Even with a lot of time on one’s hands – and recently we all have more of it than we thought possible – it’s not easy to find interesting shows or movies on the various streaming services: partly because the so-called algorithms that should learn from the users’ choices are far from perfect, and partly because the blurbs for any given offering are rarely worded in an appealing way. For these reasons I might have missed this show, based on a series of graphic novels created by Gabriel Rodriguez and Joe Hill, if not for the mention of a fellow blogger (thanks Lashaan!!), which prompted me to learn more and to take a look at this intriguing and entertaining series.
In short, after the murder of Rendell Locke his widow Nina and their three children – Tyler, Kinsey and Bode – move back to Rendell’s old hometown of Matheson and relocate in the family home, an old mansion called Keyhouse. If younger Bode is entranced by the big house and the possibility to explore it, the teenaged Tyler and Kinsey are far less sanguine about being uprooted from everything familiar: on top of the trauma for their father’s death they are starting over in a new school and have to deal with the dynamics of a small town and the gossipy hints of a past involving Rendell and his friends – events that no one seems inclined to openly talk about. Still, these problems go on the back burner once Bode starts finding some strangely-shaped keys all over the house, keys that exhibit weird properties and set in motion unsettling and even scary events that will require all of their wits to be handled.
Where at first this show looked like your classic teen drama, something that almost drove me to stop watching there and then, it soon became clear that there was much more to it and that’s when I became invested in the story and was able to sit down and enjoy the ride. The first element that drew my attention was the house itself and I have to compliment the show’s creators for bestowing on the Keyhouse set a fascinating blend of haunted house and treasure trove and giving it its own personality, almost turning it into a character. I was fascinated by the mystery of the appearing keys that seemed to become visible only when it was the time to manifest themselves and I was strongly reminded of those online “hidden object” games where you have to find a certain number of items, some of them plainly visible while others are disguised in the background and require a sort of… viewing gymnastics to be found.
The keys that the Locke siblings find are hidden in a similar way, and they reveal themselves slowly, masked by other items of furniture or decoration, which gives the story its game-like quality, where each new level brings the players closer to the goal. These keys also offer the first elements of dread in the story, because where some of them are used in the conventional way, others are inserted in the body of the person wielding them, and if there is no evidence of pain in such act, it does nonetheless elicit a shiver of apprehension in the watchers: you don’t need blood and gore to experience body horror, after all… Visuals – eerie, disturbing and sometimes downright ghastly visuals – are one of the best elements of this series, establishing its overall tone that goes from the purely magical to the dreamlike, and to the totally chilling as well.

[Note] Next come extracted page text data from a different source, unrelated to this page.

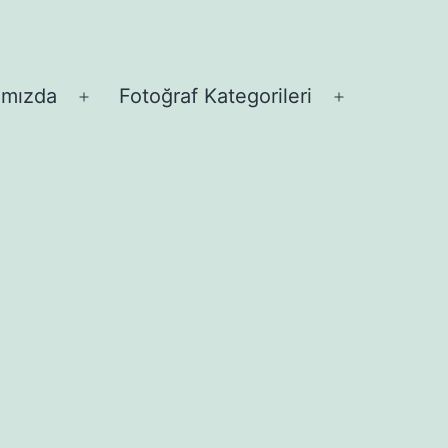
ımızda
Fotoğraf Kategorileri
Menüyü
Menüyü
aç
aç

The characters form an interesting mix, starting from the two older kids, Tyler and Kelsey, who have to deal with many difficult emotions on top of the natural transition toward adulthood: they are often at odds with each other but at the same time it’s easy to see the bonds of love and care underlying the surface animosity; I like the way they have to be more adult and responsible than their age warrants because their mother seems absent at times (and along the way we see the reason why), and they feel the need to protect her from further worries. Nina is indeed a character that annoyed me at times: if I could sympathize with her pain for the tragic loss of her husband, I could not condone her obliviousness to what was going on literally under her nose, or the fact that she often left her children to fend for themselves while she was out searching for clues on her late husbands’ past. Bode is portrayed as a smart child, and I liked the mix of innocence and wisdom he projects, but at times he’s too… perfect, for want of a better word – not “childlike” enough, and that seems contrived rather than natural, but I want to reserve my judgement for now. And then there is Dodge, the supernatural villain of the story, trying with every means to gather all the keys in the house for some as-yet-unrevealed purpose: the actress portraying her possesses a great interpretative range and moves from friendly to deadly with terrifying speed, while appearing to have the time of her life as she’s doing it.
The story alternates between the present and the flashbacks to the past, slowly uncovering the events that changed the life of Rendell Locke – and ultimately must have driven him to leave his home – and that brought on his early demise: in the end I thought I saw some sort of parallel between what happened to him and his circle of friends and what the three siblings, and their newfound friends, are facing in the present, which lays the foundations for what will probably be the continuation of the story. Still, the mystery and the uncanny situations that involve the Locke family, while important, don’t overshadow the themes of coming-of-age and dealing with loss that are at the roots of the story, together with the strengthening under pressure of the family bonds that acts as its core subject.
This first season of Locke & Key might not be perfect, but it’s an intriguing beginning which will surely drive me to see how the story progresses in the next seasons.